What vaccinations does my dog need for boarding?
Each boarding facility will have their own requirements. To ensure a smooth check in, call the boarding facility ahead of time to verify if you have all the necessary vaccines or not.
The three core vaccinations includes an up to date Rabies Vaccination, Bordetella Vaccination (kennel cough), and Distemper Parvo Vaccination (DHPP). Some facilities may also require the Influenza Vaccine; there are two strains of vaccine, H3N2 and H3N8, be sure you have the correct one or combo of the two.
A clean fecal sample from your vet may also be required.
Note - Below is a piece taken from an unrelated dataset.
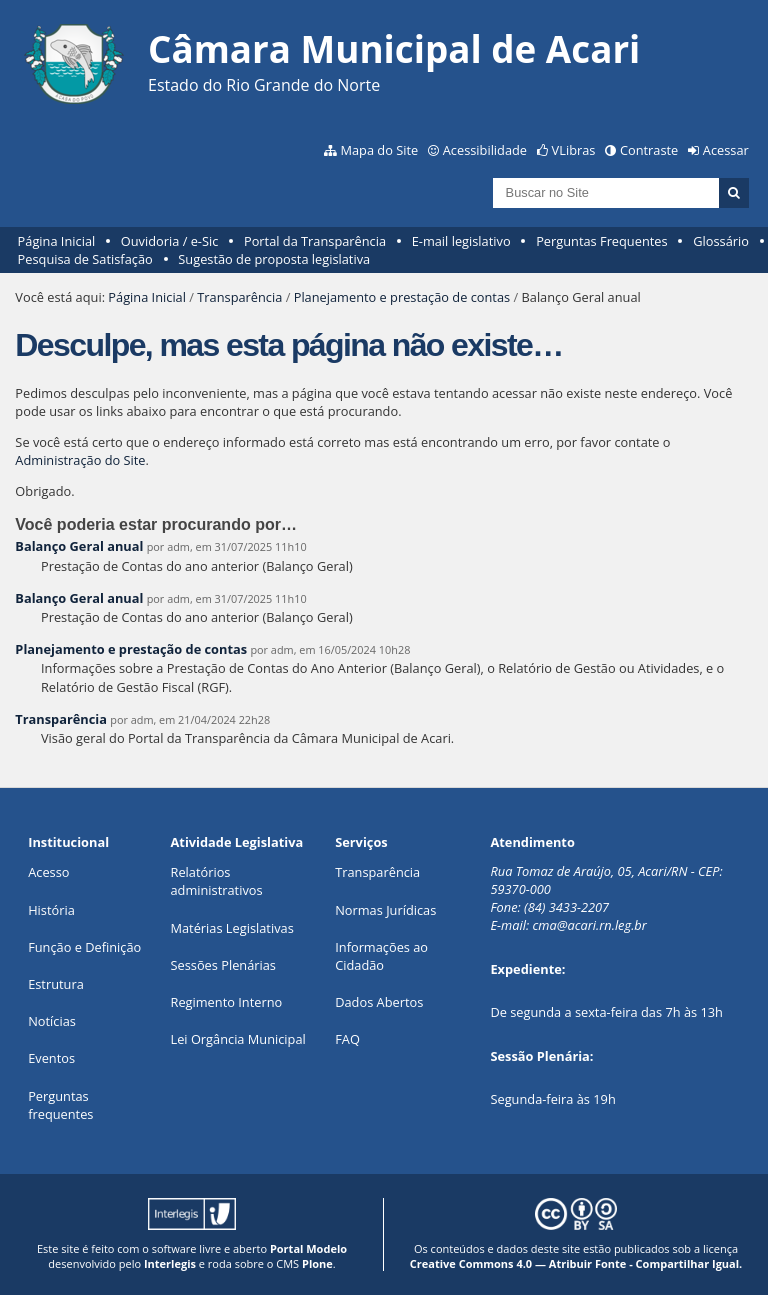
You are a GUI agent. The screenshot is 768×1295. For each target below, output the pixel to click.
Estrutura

It is best to give the boarding facility a copy of your entire dog’s vaccination history ahead of time; this will lead to a smoother and less stressful check-in.
Drop off went well, now what?
Have you heard the expression “No news is good news”? Well, this is the case with many facilities. While every place is different, they all know that you are leaving your pet for a reason, whether it is work-related, family emergency, vacation, etc., and do not want to bother you.
However, like any loving parent, they understand it is impossible not to worry about your fur-child. Do not hesitate to phone/email the facility for updates on your pet to put your mind at ease. Believe me when I say, it happens all the time so they do not mind at all!
Nearly all boarding facilities keep documentation on how your pet is eating, playing, their personality, etc. They will be more than happy to update you on how your pets stay is going.
Boarding a dog is an important decision. Our dogs are our family members. We want to make sure they are well taken care of when we can’t be there. And once you find the right place, you’ll feel much more comfortable when you have to leave your fur babies.
Hopefully, these tips for boarding your dog will make it easier on you and your pup and make it an enjoyable experience.